Par Corinne Bénichou

Deux mots définissent cet homme intègre : Fierté et dignité ainsi que son slogan «La patrie ou la mort, nous vaincrons ». Avec son compagnon d’armes, son meilleur ami, Blaise Compaoré, ils ont effectué un coup d’état militaire sans violence, ce qui est un exploit en soi.

Le 4 août 1984, Thomas Sankara rebaptise la Haute-Volta en la nommant Burkina Faso*.

Ce modèle de féminisme, non seulement dans ses paroles mais aussi dans ses actes, a inclus les femmes dans son gouvernement à hauteur de trente pour cent. Avant-gardiste et visionnaire, Sankara défait l’image du président africain en influençant les actions écologiques, l’anti-impérialisme et le panafricanisme. La corruption et l’accumulation des biens sont donc révolues, ce qui dérange l’Europe et l’Amérique. L’attitude condescendante de François Mitterrand en est la preuve vivante .

« Il faut choisir entre le champagne pour quelques-uns ou l’eau potable pour tous ! »

L‘adage veut qu’on n’est jamais trahi que par les siens. Compaoré ne déroge pas à la règle. Il assassine son camarade de combat le 15 octobre 1987 pour prendre sa place jusqu’en 2014, année de la manifestation citoyenne, incluant la jeunesse burkinabé, qui le destituera de ses fonctions en trois jours.

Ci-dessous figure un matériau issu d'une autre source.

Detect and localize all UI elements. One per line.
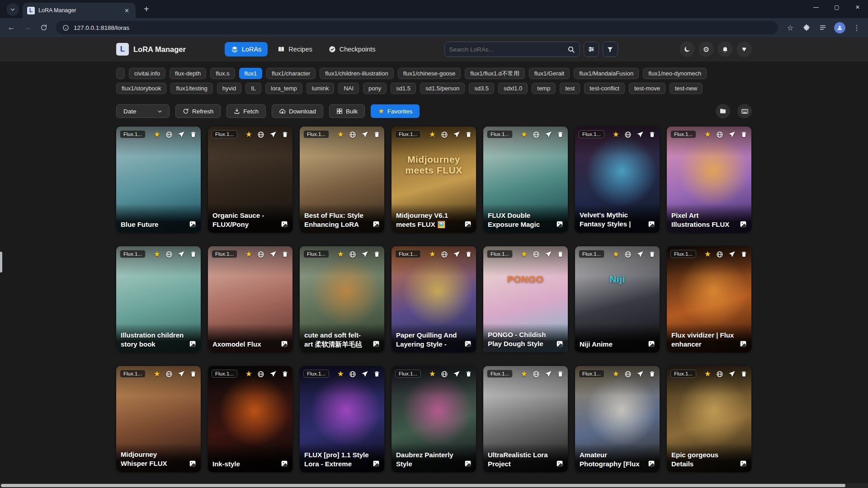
globe-icon[interactable] (533, 131, 540, 138)
search-icon[interactable] (567, 46, 575, 53)
trash-icon[interactable] (741, 251, 747, 258)
extensions-puzzle-icon[interactable] (800, 21, 813, 34)
trash-icon[interactable] (649, 371, 656, 377)
globe-icon[interactable] (257, 131, 264, 138)
favorite-star-icon[interactable]: ★ (521, 370, 528, 378)
send-icon[interactable] (728, 131, 736, 138)
image-icon[interactable] (464, 460, 472, 467)
send-icon[interactable] (637, 371, 644, 378)
trash-icon[interactable] (649, 131, 656, 138)
lora-card[interactable]: Flux.1... ★ Pixel Art Illustrations FLUX (667, 127, 751, 233)
folder-tag[interactable]: test-move (629, 83, 665, 94)
url-bar[interactable]: 127.0.0.1:8188/loras (56, 21, 778, 34)
filter-funnel-icon[interactable] (603, 42, 618, 57)
folder-tag[interactable]: NAI (338, 83, 359, 94)
lora-card[interactable]: Flux.1... ★ Best of Flux: Style Enhancin… (300, 127, 384, 233)
globe-icon[interactable] (716, 371, 723, 378)
globe-icon[interactable] (165, 131, 173, 138)
folder-tag[interactable]: lora_temp (265, 83, 302, 94)
nav-tab-checkpoints[interactable]: Checkpoints (322, 42, 382, 56)
image-icon[interactable] (464, 340, 472, 347)
send-icon[interactable] (545, 371, 552, 378)
favorite-star-icon[interactable]: ★ (704, 370, 711, 378)
folder-tag[interactable]: test (560, 83, 580, 94)
tab-close-icon[interactable]: ✕ (123, 6, 131, 15)
image-icon[interactable] (556, 221, 563, 228)
lora-card[interactable]: Flux.1... ★ UltraRealistic Lora Project (483, 366, 568, 472)
send-icon[interactable] (361, 131, 368, 138)
send-icon[interactable] (453, 371, 460, 378)
trash-icon[interactable] (465, 251, 472, 258)
lora-card[interactable]: Flux.1... ★ Epic gorgeous Details (667, 366, 751, 472)
globe-icon[interactable] (533, 371, 540, 378)
window-close-button[interactable]: ✕ (847, 0, 868, 14)
left-scroll-handle[interactable] (0, 252, 2, 272)
fetch-button[interactable]: Fetch (226, 104, 266, 118)
site-info-icon[interactable] (62, 24, 69, 31)
profile-avatar[interactable] (834, 22, 845, 33)
horizontal-scrollbar[interactable] (0, 483, 868, 488)
trash-icon[interactable] (373, 251, 380, 258)
globe-icon[interactable] (624, 371, 632, 378)
image-icon[interactable] (189, 340, 196, 347)
folder-tag[interactable]: sdxl1.0 (498, 83, 528, 94)
lora-card[interactable]: Flux.1... ★ Daubrez Painterly Style (392, 366, 476, 472)
browser-menu-icon[interactable]: ⋮ (850, 21, 863, 34)
lora-card[interactable]: Flux.1... ★ Midjourney Whisper FLUX LoRA (116, 366, 201, 472)
send-icon[interactable] (637, 251, 644, 258)
image-icon[interactable] (281, 340, 288, 347)
refresh-button[interactable]: Refresh (175, 104, 221, 118)
lora-card[interactable]: Flux.1... ★ Amateur Photography [Flux (575, 366, 660, 472)
forward-icon[interactable]: → (21, 21, 34, 34)
folder-tag[interactable]: hyvid (217, 83, 241, 94)
send-icon[interactable] (453, 251, 460, 258)
globe-icon[interactable] (716, 131, 723, 138)
new-tab-button[interactable]: + (141, 4, 152, 14)
image-icon[interactable] (373, 340, 380, 347)
folder-tag[interactable]: flux1/testing (170, 83, 212, 94)
favorite-star-icon[interactable]: ★ (429, 370, 436, 378)
image-icon[interactable] (740, 221, 747, 228)
trash-icon[interactable] (741, 131, 747, 138)
folder-tag[interactable]: sd1.5 (391, 83, 416, 94)
image-icon[interactable] (281, 221, 288, 228)
folder-tag[interactable]: flux1/Geralt (529, 68, 570, 79)
folder-tag[interactable]: test-conflict (584, 83, 625, 94)
favorite-star-icon[interactable]: ★ (337, 370, 344, 378)
lora-card[interactable]: Flux.1... ★ cute and soft felt-art 柔软清新羊… (300, 246, 384, 352)
lora-card[interactable]: Niji Flux.1... ★ Niji Anime (575, 246, 660, 352)
lora-card[interactable]: Flux.1... ★ Axomodel Flux (208, 246, 292, 352)
favorite-star-icon[interactable]: ★ (429, 131, 436, 138)
sort-select[interactable]: Date (116, 104, 170, 118)
trash-icon[interactable] (282, 371, 288, 377)
folder-tag[interactable]: lumink (307, 83, 335, 94)
lora-card[interactable]: Flux.1... ★ Ink-style (208, 366, 292, 472)
trash-icon[interactable] (373, 131, 380, 138)
lora-card[interactable]: Flux.1... ★ FLUX [pro] 1.1 Style Lora - … (300, 366, 384, 472)
lora-card[interactable]: Flux.1... ★ FLUX Double Exposure Magic (483, 127, 568, 233)
send-icon[interactable] (178, 251, 185, 258)
globe-icon[interactable] (349, 251, 356, 258)
theme-moon-icon[interactable] (679, 42, 695, 57)
folder-icon[interactable] (716, 104, 730, 118)
globe-icon[interactable] (441, 251, 448, 258)
folder-tag[interactable]: test-new (670, 83, 703, 94)
search-options-sliders-icon[interactable] (584, 42, 599, 57)
send-icon[interactable] (545, 131, 552, 138)
nav-tab-loras[interactable]: LoRAs (225, 42, 268, 56)
notifications-bell-icon[interactable] (717, 42, 733, 57)
settings-gear-icon[interactable]: ⚙ (698, 42, 714, 57)
folder-tag[interactable]: sd3.5 (469, 83, 494, 94)
lora-card[interactable]: Midjourney meets FLUX Flux.1... ★ Midjou… (392, 127, 476, 233)
globe-icon[interactable] (624, 131, 632, 138)
trash-icon[interactable] (282, 251, 288, 258)
image-icon[interactable] (648, 221, 655, 228)
globe-icon[interactable] (257, 251, 264, 258)
trash-icon[interactable] (373, 371, 380, 377)
favorites-filter-button[interactable]: ★ Favorites (371, 104, 420, 118)
image-icon[interactable] (740, 460, 747, 467)
globe-icon[interactable] (165, 251, 173, 258)
lora-card[interactable]: Flux.1... ★ Velvet's Mythic Fantasy Styl… (575, 127, 660, 233)
folder-tag[interactable]: flux1/MandalaFusion (574, 68, 639, 79)
favorite-star-icon[interactable]: ★ (613, 370, 619, 378)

Le traître se réfugiera en Côte d’Ivoire pendant quarante ans avant d’être condamné par contumace à la prison à vie verdict du tribunal militaire de Ouagadougou, en avril dernier après un procès qui a duré six mois.

« Une jeunesse mobilisée est dangereuse, une jeunesse mobilisée est une puissance qui effraye même les bombes atomiques. »

Si le cinéma est un devoir de mémoire et de transmission, ce documentaire, toujours utile et approprié en 2022, doté d’un graphisme représentatif et d’images d’archives bien choisies , montre une légende courageuse, lucide, poétique, qui a marqué toute une génération et continue de le faire encore aujourd’hui, auprès, entre autres, de la la diaspora noire française.

Yohan Malka est un réalisateur et journaliste français, né en 1983 à Créteil. Après des études à l’Institut Pratique du Journalisme Paris Dauphine, il entame une carrière de reporter pour France 2, puis, devient indépendant et réalise plusieurs reportages à l’étranger, Brésil, États-Unis, Hongrie, Israël, Irlande du Nord, et Zimbabwe, notamment pour TF1, Canal Plus et France 5. Depuis plus de dix ans, il met en lumière des histoires humaines au rythme de l’actualité. En 2021, il réalise ce documentaire (son premier) pour la plate-forme en ligne BrutX.

* Patrie des hommes honnêtes.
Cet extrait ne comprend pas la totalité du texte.